What these images make plain is the way food production of this scale has become a mechanised industry, where new technology has enabled humans to turn living, breathing animals into packaged meat in the most streamlined fashion possible. Geyrhalter's camera revels in depicting the clinical, sterile surroundings in which these practices take place – some of his compositions might have come from a science-fiction film – but he also finds time to focus on the specific roles people have to play amongst all of the conveyer belts and metallic slicers, and if you've ever complained that your job was tedious and unfulfilling, then Our Daily Bread is the film for you. One woman here is employed solely to chop the trotters from pigs' bodies as they pass in front of her, another has to tag thousands of chickens, and a particularly unfortunate soul has been given the task of pulling apart one cow stomach after another. None of these people seem disgruntled with their lot, though, they simply get on with the job at hand and go about their business with the minimum of fuss. Occasionally, Geyrhalter will show us one of these employees as they take a break, sitting with a cup of tea and a sandwich, chewing distractedly on their lunch before getting back to work.

The major obstacle faced by filmmakers aiming to depict monotonous action is that their film can easily grow monotonous in itself, and despite the beautiful visuals (one crop duster shot is a dazzling visual coup) and moments of humour (the baby chicks sequence is inexplicably hilarious), Our Daily Bread doesn't entirely avoid that trap. The rhythmic, repetitive pacing – so crucial to the film's effect – ultimately leaves it dragging in places, even with a relatively tight running time. Another of the film's bravest moves, Geyrhalter's refusal to editorialise his material in any way, also proves slightly frustrating, as a little contextualisation could have helped to give us some insight into the practices we're watching.
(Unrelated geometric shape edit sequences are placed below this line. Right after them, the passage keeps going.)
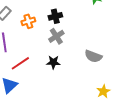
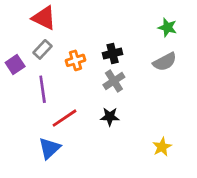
gray semicircle: (93, 56) -> (165, 62), moved, turned -48
yellow star: (103, 91) -> (162, 147), moved

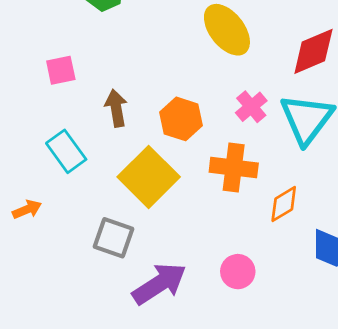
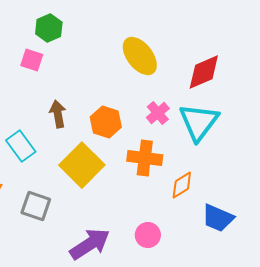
pink square: (61, 70) -> (32, 60), moved, turned 30
gray square: (113, 238) -> (36, 206), moved

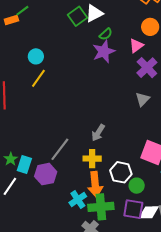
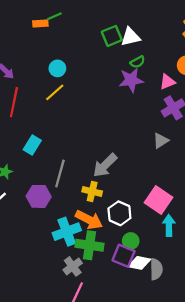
gray arrow: (98, 133) -> (105, 165), size x1.4
gray line: (60, 149) -> (60, 173), turned -35
cyan rectangle: (24, 165) -> (32, 145), moved
orange arrow: (95, 184) -> (89, 220), turned -70
green circle: (137, 186) -> (131, 241), moved
cyan cross: (78, 200) -> (67, 232), size x1.4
But I suppose it's a rare pleasure to experience a documentary which is happy to simply document; a film which simply says "this is how it is", and then allows us to filter the information in our own way. Our Daily Bread is an inventive and admirable piece of work which offers us a genuinely eye-opening experience as it presents life in the globalised food industry; a strange, cold and fascinating world where human beings are mere cogs in the machine.